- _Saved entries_
☆ ☆ ☆ ☆
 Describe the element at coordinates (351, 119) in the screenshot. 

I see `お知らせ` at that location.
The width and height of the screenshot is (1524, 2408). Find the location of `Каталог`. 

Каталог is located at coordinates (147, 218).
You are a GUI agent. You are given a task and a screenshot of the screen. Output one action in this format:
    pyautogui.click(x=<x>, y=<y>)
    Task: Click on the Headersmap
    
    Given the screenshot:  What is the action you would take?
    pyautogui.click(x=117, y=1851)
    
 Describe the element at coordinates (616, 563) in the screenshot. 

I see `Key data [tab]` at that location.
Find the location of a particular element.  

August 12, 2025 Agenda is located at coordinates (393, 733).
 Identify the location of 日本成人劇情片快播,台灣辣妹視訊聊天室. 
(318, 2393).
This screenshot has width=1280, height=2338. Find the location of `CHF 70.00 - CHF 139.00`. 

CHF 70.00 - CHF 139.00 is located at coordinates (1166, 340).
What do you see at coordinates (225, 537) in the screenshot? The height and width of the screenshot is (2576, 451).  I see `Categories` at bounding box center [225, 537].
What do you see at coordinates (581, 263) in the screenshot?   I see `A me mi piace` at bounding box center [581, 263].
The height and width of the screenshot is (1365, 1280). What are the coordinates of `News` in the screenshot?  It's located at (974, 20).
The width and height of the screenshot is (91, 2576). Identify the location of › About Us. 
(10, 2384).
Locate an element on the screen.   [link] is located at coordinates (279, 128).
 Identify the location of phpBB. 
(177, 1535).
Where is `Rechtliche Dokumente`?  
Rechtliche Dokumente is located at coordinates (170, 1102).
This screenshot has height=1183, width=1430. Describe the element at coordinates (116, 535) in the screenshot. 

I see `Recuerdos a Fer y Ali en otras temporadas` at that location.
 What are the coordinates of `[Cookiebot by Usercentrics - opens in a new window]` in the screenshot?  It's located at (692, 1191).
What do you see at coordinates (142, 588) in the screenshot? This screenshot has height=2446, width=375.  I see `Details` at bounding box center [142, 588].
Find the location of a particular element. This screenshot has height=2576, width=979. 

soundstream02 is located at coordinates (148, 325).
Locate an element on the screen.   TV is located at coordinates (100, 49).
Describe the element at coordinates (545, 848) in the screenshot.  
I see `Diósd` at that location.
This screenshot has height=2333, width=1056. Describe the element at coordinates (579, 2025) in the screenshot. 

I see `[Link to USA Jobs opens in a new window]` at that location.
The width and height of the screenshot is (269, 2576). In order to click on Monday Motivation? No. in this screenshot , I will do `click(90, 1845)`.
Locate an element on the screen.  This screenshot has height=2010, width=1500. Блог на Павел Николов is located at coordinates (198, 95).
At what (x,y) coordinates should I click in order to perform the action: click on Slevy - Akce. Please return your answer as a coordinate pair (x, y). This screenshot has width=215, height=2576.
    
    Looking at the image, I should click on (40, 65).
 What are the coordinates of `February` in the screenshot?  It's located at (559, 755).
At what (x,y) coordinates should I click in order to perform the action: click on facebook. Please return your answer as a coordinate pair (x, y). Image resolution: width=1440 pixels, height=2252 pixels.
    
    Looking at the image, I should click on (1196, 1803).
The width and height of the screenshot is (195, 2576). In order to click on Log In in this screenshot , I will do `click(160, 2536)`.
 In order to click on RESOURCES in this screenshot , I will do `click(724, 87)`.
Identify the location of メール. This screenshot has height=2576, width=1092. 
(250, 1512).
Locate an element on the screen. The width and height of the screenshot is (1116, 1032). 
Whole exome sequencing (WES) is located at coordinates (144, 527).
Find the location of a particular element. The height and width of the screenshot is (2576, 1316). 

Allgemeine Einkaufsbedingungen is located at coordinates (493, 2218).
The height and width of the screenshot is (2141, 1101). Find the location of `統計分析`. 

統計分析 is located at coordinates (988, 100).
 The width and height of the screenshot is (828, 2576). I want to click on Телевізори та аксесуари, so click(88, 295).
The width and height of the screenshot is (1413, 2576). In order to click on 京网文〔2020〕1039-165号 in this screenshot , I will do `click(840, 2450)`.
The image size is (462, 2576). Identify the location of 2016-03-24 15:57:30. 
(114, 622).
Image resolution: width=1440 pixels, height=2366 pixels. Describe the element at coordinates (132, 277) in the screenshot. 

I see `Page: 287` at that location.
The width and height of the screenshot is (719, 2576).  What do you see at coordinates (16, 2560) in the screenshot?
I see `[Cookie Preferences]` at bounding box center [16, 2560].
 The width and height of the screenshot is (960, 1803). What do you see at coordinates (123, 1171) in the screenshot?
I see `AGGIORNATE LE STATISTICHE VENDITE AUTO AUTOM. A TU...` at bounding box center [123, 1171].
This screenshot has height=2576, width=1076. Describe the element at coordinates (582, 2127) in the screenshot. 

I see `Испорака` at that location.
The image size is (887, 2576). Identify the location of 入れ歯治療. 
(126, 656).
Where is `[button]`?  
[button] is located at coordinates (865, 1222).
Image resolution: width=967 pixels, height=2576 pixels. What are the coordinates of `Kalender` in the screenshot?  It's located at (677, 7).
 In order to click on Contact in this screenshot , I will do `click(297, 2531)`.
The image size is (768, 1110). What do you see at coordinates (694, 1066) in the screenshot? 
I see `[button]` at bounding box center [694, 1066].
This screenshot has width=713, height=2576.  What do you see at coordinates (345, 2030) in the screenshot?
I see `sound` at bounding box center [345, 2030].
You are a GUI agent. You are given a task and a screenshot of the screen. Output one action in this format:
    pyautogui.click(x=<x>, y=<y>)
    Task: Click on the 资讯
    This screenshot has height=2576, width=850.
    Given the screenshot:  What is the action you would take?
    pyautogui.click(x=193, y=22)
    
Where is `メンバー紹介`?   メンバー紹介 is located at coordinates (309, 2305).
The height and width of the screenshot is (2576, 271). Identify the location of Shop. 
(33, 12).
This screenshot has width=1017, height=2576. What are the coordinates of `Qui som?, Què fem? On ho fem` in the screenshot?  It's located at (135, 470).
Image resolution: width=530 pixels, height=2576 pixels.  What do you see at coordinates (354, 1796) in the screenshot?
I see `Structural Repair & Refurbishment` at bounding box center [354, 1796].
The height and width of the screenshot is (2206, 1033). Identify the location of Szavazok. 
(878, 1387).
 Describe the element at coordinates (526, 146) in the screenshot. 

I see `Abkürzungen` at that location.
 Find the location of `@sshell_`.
☆ ☆ ☆ ☆
- _WHAT YOU ARE ASKED TO DO_
Report each line of the records that holds the word "will".

- _FINAL ANSWER_
The width and height of the screenshot is (269, 2576). In order to click on Monday Motivation? No. in this screenshot , I will do `click(90, 1845)`.
The width and height of the screenshot is (195, 2576). In order to click on Log In in this screenshot , I will do `click(160, 2536)`.
 In order to click on RESOURCES in this screenshot , I will do `click(724, 87)`.
The width and height of the screenshot is (1413, 2576). In order to click on 京网文〔2020〕1039-165号 in this screenshot , I will do `click(840, 2450)`.
 In order to click on Contact in this screenshot , I will do `click(297, 2531)`.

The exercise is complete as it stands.